The resulting kernels after optimizations:
@all(τxx) = @all(τxx) + @d_xi(Vx)*dt2μ_dx - dt1_3*@inn_yz(∇V)
@all(τyy) = @all(τyy) + @d_yi(Vy)*dt2μ_dy - dt1_3*@inn_xz(∇V)
@all(τzz) = @all(τzz) + @d_zi(Vz)*dt2μ_dz - dt1_3*@inn_xy(∇V)

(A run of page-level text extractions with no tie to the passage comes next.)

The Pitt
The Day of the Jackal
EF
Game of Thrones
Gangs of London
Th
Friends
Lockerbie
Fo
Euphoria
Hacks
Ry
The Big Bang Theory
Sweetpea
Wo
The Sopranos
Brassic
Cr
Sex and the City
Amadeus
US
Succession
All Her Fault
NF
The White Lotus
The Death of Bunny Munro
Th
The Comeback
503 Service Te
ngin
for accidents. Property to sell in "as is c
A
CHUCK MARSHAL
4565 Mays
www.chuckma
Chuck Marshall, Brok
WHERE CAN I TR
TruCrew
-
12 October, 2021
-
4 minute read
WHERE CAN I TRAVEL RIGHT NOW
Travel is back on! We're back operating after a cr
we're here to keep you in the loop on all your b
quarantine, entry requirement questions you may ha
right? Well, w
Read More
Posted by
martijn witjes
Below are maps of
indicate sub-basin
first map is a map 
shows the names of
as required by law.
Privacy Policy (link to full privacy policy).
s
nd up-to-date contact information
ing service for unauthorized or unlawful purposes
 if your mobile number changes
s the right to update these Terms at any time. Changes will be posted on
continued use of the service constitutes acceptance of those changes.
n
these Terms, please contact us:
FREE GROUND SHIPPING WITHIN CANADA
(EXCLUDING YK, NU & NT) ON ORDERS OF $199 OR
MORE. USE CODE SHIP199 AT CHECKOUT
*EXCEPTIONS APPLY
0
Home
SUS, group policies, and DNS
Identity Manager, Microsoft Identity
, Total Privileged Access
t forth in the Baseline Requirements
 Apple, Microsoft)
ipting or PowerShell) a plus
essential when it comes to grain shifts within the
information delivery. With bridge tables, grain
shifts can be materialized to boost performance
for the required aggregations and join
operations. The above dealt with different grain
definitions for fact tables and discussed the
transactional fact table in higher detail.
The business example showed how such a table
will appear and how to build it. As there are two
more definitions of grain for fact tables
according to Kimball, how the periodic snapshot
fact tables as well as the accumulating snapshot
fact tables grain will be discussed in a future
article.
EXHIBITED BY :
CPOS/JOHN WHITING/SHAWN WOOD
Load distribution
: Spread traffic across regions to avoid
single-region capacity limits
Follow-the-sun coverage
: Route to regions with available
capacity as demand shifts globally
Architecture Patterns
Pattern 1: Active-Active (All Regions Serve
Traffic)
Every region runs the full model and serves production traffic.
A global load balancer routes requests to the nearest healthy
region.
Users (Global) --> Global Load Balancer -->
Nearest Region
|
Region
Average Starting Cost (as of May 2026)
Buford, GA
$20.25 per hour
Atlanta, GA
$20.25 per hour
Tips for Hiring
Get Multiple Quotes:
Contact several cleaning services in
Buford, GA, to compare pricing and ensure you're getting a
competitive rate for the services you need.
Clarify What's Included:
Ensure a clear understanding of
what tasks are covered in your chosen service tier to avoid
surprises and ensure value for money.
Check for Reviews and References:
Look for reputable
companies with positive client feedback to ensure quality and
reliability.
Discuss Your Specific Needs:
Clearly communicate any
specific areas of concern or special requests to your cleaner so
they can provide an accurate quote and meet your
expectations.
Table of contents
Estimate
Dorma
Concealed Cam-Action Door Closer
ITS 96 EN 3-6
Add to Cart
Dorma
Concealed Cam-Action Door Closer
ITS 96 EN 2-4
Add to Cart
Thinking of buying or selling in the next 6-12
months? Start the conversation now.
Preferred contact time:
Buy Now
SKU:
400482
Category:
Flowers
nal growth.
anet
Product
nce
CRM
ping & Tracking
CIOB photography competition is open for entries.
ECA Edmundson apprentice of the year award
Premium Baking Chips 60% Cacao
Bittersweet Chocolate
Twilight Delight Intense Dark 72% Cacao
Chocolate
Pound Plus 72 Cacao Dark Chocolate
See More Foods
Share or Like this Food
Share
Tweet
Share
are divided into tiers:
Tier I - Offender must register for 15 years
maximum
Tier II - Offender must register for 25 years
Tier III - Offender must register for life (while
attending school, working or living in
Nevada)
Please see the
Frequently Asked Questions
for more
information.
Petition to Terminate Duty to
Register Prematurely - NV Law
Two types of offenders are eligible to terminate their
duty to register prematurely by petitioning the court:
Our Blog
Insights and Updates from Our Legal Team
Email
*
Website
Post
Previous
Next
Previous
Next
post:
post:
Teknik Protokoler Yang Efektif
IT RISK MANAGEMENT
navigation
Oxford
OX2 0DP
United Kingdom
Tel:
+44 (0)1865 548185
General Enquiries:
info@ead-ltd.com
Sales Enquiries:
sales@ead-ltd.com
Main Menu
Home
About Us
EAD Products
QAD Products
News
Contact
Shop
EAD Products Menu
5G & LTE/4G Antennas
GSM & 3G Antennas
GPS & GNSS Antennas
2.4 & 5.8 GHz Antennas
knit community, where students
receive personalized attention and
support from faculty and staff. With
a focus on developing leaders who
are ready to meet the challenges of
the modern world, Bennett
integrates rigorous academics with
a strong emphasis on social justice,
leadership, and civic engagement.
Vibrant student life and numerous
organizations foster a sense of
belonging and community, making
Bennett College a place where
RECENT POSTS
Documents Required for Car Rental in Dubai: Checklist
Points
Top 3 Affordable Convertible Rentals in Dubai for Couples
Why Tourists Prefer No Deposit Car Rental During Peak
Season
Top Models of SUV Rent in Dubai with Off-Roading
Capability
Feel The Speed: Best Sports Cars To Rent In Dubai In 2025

@all(τxy) = @all(τxy) + @d_yi(Vx)*dtμ_dy + @d_xi(Vy)*dtμ_dx
@all(τyz) = @all(τyz) + @d_zi(Vy)*dtμ_dz + @d_yi(Vz)*dtμ_dy
@all(τzx) = @all(τzx) + @d_xi(Vz)*dtμ_dx + @d_zi(Vx)*dtμ_dz
@inn(Vx) = @inn(Vx) - (@d_xi(P)-@d_xa(τxx))*dt_ρ_dx + @d_ya(τxy)*dt_ρ_dy + @d_za(τzx)*dt_ρ_dz
@inn(Vy) = @inn(Vy) - (@d_yi(P)-@d_ya(τyy))*dt_ρ_dy + @d_za(τyz)*dt_ρ_dz + @d_xa(τxy)*dt_ρ_dx
@inn(Vz) = @inn(Vz) - (@d_zi(P)-@d_za(τzz))*dt_ρ_dz + @d_xa(τzx)*dt_ρ_dx + @d_ya(τyz)*dt_ρ_dy
@all(∇V) = @d_xa(Vx)*_dx + @d_ya(Vy)*_dy + @d_za(Vz)*_dz
@all(P) = @all(P) - dtK*@all(∇V)
Most modern hardware can do many FP64 operations in the same amount of time as it takes to do a single memory operation. Considering that there are almost as many memory operations as there are floating point operations in the optimized kernels, we are likely to be memory-bound for this problem.
The relavant files for this part are listed in the tree below.
.
├── docs
│ ├── img # Automatically-generated plots and animations are saved here
│ └── part2.md # You are here :)
├── scripts-part2
│ ├── elastic_wave_3D.jl # Main file, contains the solver code and physical parameters
│ ├── elastic_wave_3D_benchmark_cpu.jl # CPU performance benchmark (calls the main file)
│ ├── elastic_wave_3D_benchmark_gpu.jl # GPU performance benchmark (calls the main file)
│ ├── elastic_wave_3D_testing.jl # File used for reference testing (calls the main file)
│ └── elastic_wave_3D_visualize.jl # Render the simulation (calls the main file)
└── test
├── part2.jl # Reference tests and unit tests
├── reftest-files
│ └── test_2.bson
└── runtests.jl
All commands to replicate the results below should be run from the repository's top-level directory.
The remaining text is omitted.